» **Provided records**
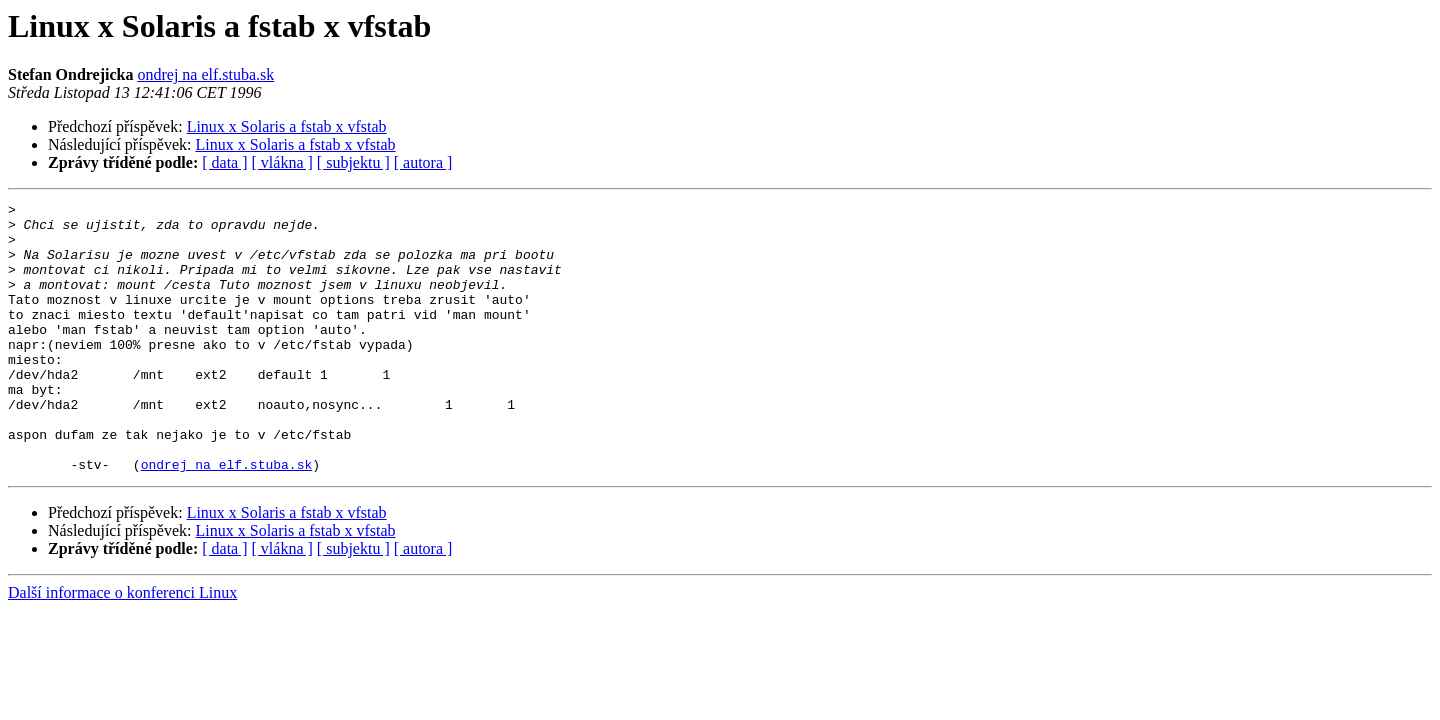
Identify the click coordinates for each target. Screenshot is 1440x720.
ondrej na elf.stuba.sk (205, 74)
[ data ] (224, 162)
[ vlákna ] (282, 162)
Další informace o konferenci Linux (122, 646)
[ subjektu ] (353, 162)
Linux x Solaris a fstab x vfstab (287, 126)
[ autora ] (423, 162)
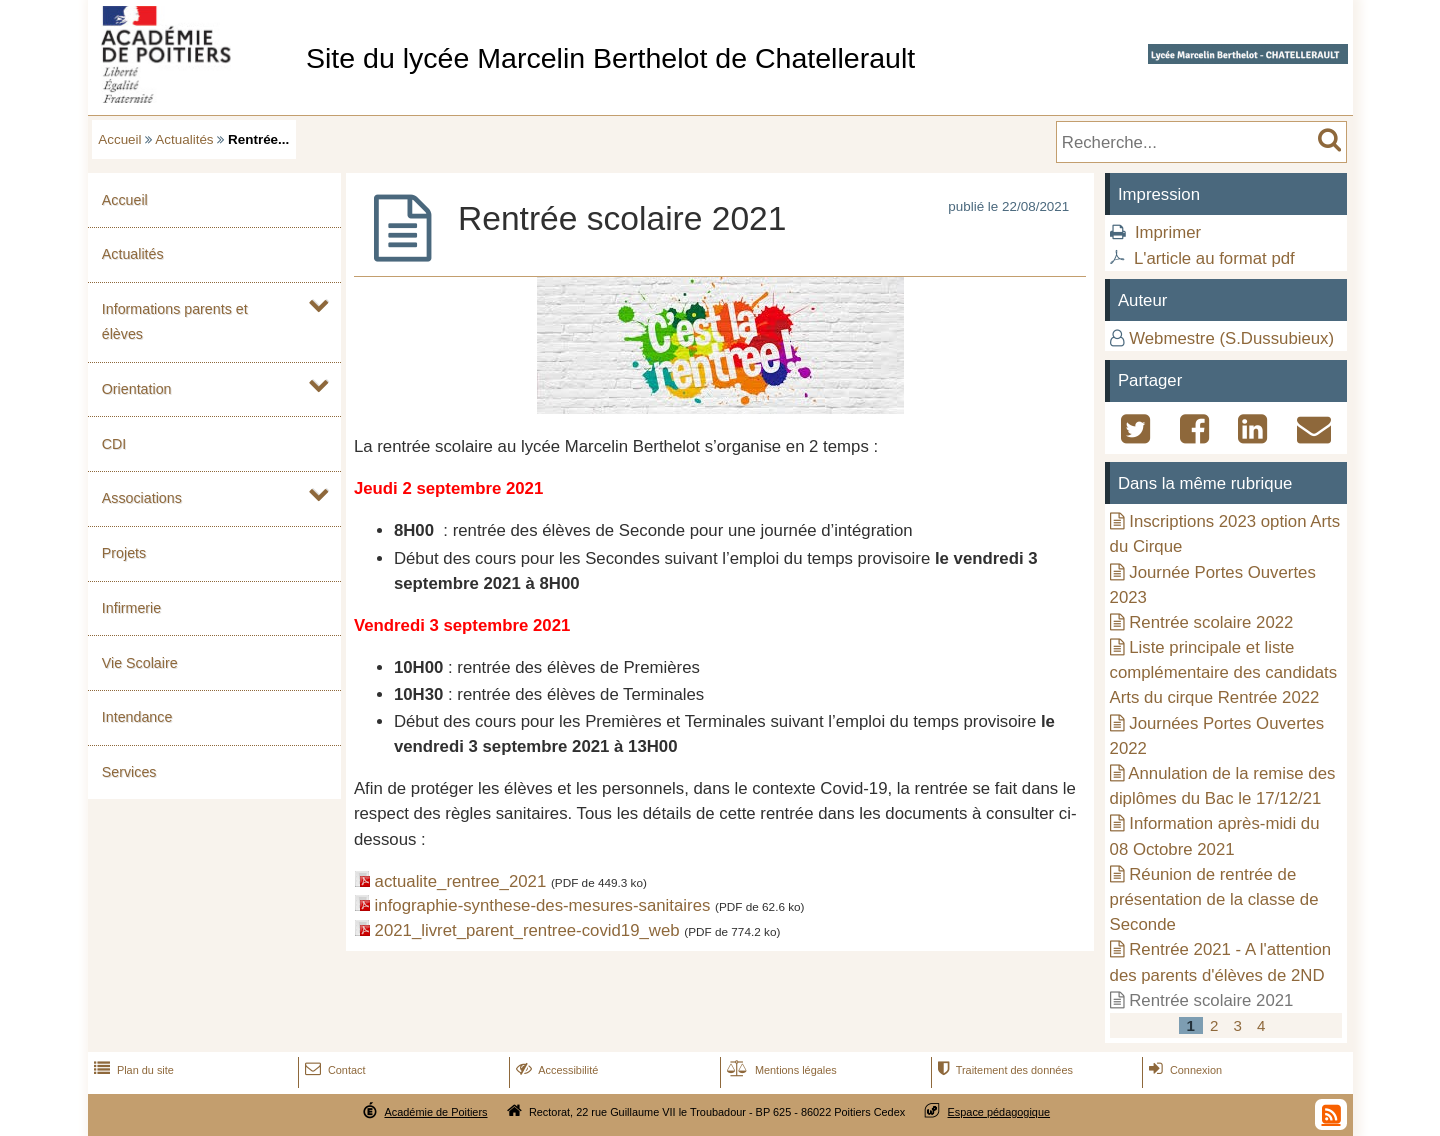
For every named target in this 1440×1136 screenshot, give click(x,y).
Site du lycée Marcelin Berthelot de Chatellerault (610, 58)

» **Work required**
Which lines of the material above hold the string "Linux"? Pull them out.

» **Solution to the problem**
Další informace o konferenci Linux (122, 646)
Linux x Solaris a fstab x vfstab (287, 126)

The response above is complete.